### How to complete this task
Some entries follow. Reproduce exactly the lines starting at the one with "Búqueda Manual" and stopping after the one with "29歳女子のお食事漫画です".

Saved data entries:
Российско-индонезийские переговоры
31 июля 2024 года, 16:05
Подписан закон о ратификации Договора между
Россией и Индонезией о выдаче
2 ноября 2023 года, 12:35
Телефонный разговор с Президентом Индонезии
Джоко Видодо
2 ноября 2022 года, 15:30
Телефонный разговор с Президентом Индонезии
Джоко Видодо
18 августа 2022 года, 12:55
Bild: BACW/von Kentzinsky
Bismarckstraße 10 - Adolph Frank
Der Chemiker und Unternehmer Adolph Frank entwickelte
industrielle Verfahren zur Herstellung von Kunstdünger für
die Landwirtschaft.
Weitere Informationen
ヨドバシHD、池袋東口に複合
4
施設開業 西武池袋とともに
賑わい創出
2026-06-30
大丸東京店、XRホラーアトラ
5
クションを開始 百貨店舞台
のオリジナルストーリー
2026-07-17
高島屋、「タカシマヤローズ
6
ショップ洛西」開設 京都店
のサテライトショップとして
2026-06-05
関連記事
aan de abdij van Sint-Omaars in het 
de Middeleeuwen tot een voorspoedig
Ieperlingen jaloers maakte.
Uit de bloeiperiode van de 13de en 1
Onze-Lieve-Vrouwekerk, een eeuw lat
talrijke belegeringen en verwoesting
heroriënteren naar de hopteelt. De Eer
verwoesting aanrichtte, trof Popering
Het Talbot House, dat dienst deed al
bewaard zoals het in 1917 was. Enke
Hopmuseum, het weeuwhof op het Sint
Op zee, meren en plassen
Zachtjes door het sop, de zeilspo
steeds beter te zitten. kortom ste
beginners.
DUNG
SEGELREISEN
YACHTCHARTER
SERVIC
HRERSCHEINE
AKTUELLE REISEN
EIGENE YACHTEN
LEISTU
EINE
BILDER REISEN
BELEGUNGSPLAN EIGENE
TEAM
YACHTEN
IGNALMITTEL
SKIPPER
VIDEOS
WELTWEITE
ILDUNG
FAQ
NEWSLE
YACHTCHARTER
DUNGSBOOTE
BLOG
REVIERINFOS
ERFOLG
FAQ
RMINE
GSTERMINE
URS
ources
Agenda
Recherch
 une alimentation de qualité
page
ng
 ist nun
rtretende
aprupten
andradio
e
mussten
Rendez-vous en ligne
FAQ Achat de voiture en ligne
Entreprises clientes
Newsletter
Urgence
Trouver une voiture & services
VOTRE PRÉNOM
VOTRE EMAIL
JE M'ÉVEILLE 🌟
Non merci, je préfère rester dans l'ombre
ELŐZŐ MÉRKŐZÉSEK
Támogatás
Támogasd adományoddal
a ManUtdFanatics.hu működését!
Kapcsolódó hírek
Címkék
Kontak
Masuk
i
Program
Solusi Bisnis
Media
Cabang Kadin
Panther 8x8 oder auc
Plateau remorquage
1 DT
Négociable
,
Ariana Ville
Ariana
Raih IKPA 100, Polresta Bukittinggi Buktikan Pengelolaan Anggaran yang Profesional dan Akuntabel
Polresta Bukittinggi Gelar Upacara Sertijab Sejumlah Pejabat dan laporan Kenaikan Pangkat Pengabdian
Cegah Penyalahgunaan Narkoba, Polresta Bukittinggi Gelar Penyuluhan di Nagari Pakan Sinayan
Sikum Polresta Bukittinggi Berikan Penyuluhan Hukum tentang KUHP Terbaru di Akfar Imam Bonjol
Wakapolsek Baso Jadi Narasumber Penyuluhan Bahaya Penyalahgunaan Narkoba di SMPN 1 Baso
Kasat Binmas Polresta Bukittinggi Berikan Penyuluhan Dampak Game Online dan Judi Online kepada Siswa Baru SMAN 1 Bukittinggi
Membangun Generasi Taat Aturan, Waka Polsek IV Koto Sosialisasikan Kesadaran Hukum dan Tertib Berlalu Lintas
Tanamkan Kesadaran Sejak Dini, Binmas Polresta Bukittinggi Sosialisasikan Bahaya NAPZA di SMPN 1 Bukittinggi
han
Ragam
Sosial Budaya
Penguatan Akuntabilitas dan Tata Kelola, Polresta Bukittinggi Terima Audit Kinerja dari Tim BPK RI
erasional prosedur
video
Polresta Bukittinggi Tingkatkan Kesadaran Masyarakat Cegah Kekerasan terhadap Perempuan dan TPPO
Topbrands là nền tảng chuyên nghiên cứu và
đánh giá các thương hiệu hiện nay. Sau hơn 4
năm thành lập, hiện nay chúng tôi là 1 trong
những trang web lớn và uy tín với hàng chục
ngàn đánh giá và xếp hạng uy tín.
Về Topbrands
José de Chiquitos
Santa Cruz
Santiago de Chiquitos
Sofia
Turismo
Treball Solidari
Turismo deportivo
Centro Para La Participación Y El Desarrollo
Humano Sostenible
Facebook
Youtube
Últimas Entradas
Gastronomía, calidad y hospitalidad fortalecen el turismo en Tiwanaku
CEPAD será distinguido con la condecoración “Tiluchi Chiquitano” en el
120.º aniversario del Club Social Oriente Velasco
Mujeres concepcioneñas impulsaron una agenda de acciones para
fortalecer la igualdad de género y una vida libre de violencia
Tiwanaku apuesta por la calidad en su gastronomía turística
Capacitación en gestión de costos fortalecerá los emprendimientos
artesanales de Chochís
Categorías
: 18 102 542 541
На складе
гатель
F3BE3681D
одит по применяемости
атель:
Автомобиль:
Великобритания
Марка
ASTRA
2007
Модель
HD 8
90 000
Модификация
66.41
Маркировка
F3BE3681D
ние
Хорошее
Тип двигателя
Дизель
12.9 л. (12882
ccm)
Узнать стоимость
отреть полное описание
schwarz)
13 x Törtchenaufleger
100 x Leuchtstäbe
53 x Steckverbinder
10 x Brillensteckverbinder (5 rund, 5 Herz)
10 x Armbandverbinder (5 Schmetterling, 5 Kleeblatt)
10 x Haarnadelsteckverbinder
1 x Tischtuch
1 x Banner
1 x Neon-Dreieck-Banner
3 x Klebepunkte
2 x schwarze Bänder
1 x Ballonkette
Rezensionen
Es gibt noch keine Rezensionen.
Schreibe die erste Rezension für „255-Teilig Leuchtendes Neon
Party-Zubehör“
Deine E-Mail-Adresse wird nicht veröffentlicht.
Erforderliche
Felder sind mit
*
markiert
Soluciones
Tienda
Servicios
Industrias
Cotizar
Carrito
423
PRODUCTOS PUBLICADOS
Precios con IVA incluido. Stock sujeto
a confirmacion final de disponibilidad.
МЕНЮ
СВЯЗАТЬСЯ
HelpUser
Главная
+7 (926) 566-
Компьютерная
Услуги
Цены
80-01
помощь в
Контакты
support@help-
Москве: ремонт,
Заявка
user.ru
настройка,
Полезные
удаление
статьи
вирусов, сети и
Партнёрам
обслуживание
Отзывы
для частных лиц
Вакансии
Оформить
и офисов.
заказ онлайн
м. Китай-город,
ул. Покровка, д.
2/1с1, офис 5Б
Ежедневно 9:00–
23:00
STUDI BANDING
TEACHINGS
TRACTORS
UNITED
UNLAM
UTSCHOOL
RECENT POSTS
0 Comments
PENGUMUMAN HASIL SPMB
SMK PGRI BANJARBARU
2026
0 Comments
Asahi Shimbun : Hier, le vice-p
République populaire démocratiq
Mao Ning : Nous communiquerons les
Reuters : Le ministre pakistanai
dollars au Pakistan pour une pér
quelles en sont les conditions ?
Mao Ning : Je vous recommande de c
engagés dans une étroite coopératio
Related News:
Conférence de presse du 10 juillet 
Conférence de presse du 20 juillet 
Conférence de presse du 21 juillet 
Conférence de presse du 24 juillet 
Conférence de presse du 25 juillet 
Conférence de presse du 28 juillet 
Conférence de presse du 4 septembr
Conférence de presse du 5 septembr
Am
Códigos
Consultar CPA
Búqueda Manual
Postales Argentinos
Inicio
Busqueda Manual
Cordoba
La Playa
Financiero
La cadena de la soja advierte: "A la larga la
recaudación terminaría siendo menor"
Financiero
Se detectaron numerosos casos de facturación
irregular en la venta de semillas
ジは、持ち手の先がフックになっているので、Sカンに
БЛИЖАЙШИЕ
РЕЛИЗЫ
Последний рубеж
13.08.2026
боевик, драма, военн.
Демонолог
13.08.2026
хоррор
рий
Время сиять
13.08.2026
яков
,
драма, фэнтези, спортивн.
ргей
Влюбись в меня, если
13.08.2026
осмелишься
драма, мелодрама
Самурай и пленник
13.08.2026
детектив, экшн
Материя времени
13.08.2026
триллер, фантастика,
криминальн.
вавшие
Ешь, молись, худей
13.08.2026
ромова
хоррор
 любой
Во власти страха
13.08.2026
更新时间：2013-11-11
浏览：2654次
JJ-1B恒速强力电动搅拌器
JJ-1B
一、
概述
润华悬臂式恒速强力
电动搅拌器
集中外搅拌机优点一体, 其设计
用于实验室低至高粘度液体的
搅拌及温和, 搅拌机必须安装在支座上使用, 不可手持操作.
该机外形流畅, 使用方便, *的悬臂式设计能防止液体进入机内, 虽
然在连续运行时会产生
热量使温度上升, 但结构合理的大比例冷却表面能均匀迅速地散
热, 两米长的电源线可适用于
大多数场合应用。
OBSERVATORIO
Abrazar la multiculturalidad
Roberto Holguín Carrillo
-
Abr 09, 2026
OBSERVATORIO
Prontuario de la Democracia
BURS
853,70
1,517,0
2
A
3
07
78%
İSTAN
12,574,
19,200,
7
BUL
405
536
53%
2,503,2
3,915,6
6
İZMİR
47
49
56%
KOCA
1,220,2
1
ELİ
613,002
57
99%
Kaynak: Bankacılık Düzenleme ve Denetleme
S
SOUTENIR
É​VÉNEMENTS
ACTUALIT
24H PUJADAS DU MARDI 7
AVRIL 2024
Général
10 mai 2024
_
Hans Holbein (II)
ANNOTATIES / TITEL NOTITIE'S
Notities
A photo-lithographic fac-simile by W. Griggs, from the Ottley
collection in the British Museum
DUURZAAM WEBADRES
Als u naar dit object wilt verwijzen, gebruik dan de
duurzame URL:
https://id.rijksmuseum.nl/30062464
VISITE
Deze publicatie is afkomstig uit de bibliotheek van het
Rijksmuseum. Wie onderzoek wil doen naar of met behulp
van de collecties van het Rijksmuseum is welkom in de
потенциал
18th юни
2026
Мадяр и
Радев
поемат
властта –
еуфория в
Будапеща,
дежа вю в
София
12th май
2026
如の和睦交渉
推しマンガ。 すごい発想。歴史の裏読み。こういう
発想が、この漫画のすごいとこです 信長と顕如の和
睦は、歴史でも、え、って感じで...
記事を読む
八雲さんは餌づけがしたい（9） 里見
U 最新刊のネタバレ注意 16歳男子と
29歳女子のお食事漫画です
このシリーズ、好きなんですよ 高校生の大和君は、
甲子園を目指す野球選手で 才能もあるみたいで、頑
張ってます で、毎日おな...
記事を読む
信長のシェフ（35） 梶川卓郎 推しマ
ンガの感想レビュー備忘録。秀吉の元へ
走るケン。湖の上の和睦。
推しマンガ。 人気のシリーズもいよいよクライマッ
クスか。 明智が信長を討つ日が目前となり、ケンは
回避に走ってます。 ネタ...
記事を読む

### Finished task
Búqueda Manual
Postales Argentinos
Inicio
Busqueda Manual
Cordoba
La Playa
Financiero
La cadena de la soja advierte: "A la larga la
recaudación terminaría siendo menor"
Financiero
Se detectaron numerosos casos de facturación
irregular en la venta de semillas
ジは、持ち手の先がフックになっているので、Sカンに
БЛИЖАЙШИЕ
РЕЛИЗЫ
Последний рубеж
13.08.2026
боевик, драма, военн.
Демонолог
13.08.2026
хоррор
рий
Время сиять
13.08.2026
яков
,
драма, фэнтези, спортивн.
ргей
Влюбись в меня, если
13.08.2026
осмелишься
драма, мелодрама
Самурай и пленник
13.08.2026
детектив, экшн
Материя времени
13.08.2026
триллер, фантастика,
криминальн.
вавшие
Ешь, молись, худей
13.08.2026
ромова
хоррор
 любой
Во власти страха
13.08.2026
更新时间：2013-11-11
浏览：2654次
JJ-1B恒速强力电动搅拌器
JJ-1B
一、
概述
润华悬臂式恒速强力
电动搅拌器
集中外搅拌机优点一体, 其设计
用于实验室低至高粘度液体的
搅拌及温和, 搅拌机必须安装在支座上使用, 不可手持操作.
该机外形流畅, 使用方便, *的悬臂式设计能防止液体进入机内, 虽
然在连续运行时会产生
热量使温度上升, 但结构合理的大比例冷却表面能均匀迅速地散
热, 两米长的电源线可适用于
大多数场合应用。
OBSERVATORIO
Abrazar la multiculturalidad
Roberto Holguín Carrillo
-
Abr 09, 2026
OBSERVATORIO
Prontuario de la Democracia
BURS
853,70
1,517,0
2
A
3
07
78%
İSTAN
12,574,
19,200,
7
BUL
405
536
53%
2,503,2
3,915,6
6
İZMİR
47
49
56%
KOCA
1,220,2
1
ELİ
613,002
57
99%
Kaynak: Bankacılık Düzenleme ve Denetleme
S
SOUTENIR
É​VÉNEMENTS
ACTUALIT
24H PUJADAS DU MARDI 7
AVRIL 2024
Général
10 mai 2024
_
Hans Holbein (II)
ANNOTATIES / TITEL NOTITIE'S
Notities
A photo-lithographic fac-simile by W. Griggs, from the Ottley
collection in the British Museum
DUURZAAM WEBADRES
Als u naar dit object wilt verwijzen, gebruik dan de
duurzame URL:
https://id.rijksmuseum.nl/30062464
VISITE
Deze publicatie is afkomstig uit de bibliotheek van het
Rijksmuseum. Wie onderzoek wil doen naar of met behulp
van de collecties van het Rijksmuseum is welkom in de
потенциал
18th юни
2026
Мадяр и
Радев
поемат
властта –
еуфория в
Будапеща,
дежа вю в
София
12th май
2026
如の和睦交渉
推しマンガ。 すごい発想。歴史の裏読み。こういう
発想が、この漫画のすごいとこです 信長と顕如の和
睦は、歴史でも、え、って感じで...
記事を読む
八雲さんは餌づけがしたい（9） 里見
U 最新刊のネタバレ注意 16歳男子と
29歳女子のお食事漫画です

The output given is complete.